Whited retired after 15 years as Canada’s Dominion Sculptor – Parliament’s official carver and supervisor of new carvings, a role created in 1936. Since then, six people have had the job.
When Centre Block closed for renovations, and the Senate Chamber — along with its thrones — were sent for renovations, White was asked to come up with sketches for new thrones, which will be used in the King’s speech on Tuesday in the temporary new Senate Chamber in the Old Ottawa train station. White also designed the one Queen Camilla will sit on.
Towards the end of 2016, he was given mere months to come up with a new design.
“They picked one, it went to the Speaker for approval, which was like a day and a half,” he said. “(It was) lightning fast.”

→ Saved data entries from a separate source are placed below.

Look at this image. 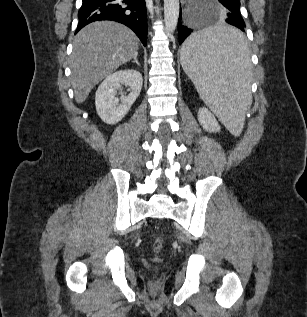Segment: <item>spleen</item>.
<instances>
[{
    "label": "spleen",
    "mask_w": 307,
    "mask_h": 317,
    "mask_svg": "<svg viewBox=\"0 0 307 317\" xmlns=\"http://www.w3.org/2000/svg\"><path fill=\"white\" fill-rule=\"evenodd\" d=\"M248 37L233 26H204L183 44L180 60L205 104L238 136L252 103Z\"/></svg>",
    "instance_id": "3e777b00"
}]
</instances>
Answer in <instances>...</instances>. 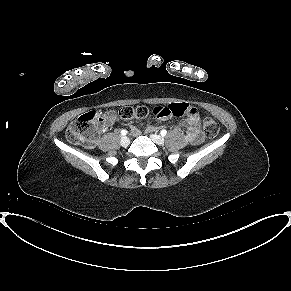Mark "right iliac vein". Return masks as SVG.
I'll use <instances>...</instances> for the list:
<instances>
[{
    "label": "right iliac vein",
    "instance_id": "63e3f726",
    "mask_svg": "<svg viewBox=\"0 0 291 291\" xmlns=\"http://www.w3.org/2000/svg\"><path fill=\"white\" fill-rule=\"evenodd\" d=\"M130 143V140L128 137L124 136L120 139V145L123 147H127Z\"/></svg>",
    "mask_w": 291,
    "mask_h": 291
}]
</instances>
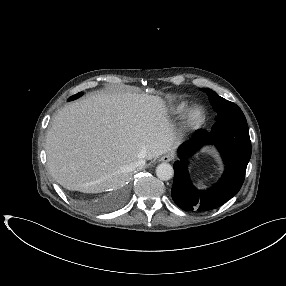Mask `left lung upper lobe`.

The new thrones are made of Canadian black walnut and donated English walnut from a forest behind Windsor Castle.
Although he won’t get to meet the King tomorrow, he did meet Queen Elizabeth II in 2010.
He still remembers feeling the nerves as their meeting got closer during the unveiling of a carving he created.
“I was sort of standing with my hand on my arm and my hand on my sleeve.”
It was a pose his wife asked him about when he got home.
“She was watching the whole thing and she said, ‘why are you grabbing your sleeve all the time?’ I said because I was nervous and my hands were sweating … and I didn’t want to shake (the Queen’s hand) with a wet hand.”
Fifteen years later, another monarch will experience one of his creations — a privilege, he acknowledges, to have had the chance to preserve the stories of this country as Dominion Sculptor, stories that will be preserved in and around Parliament.
“(As Dominion Sculptor) you’re representing Canada, to not only Canadians, but to the world,” he said. “I mean – it’s like a million people that come through that every year. And they’re from everywhere ... that’s your opportunity to show them what Canada’s about.”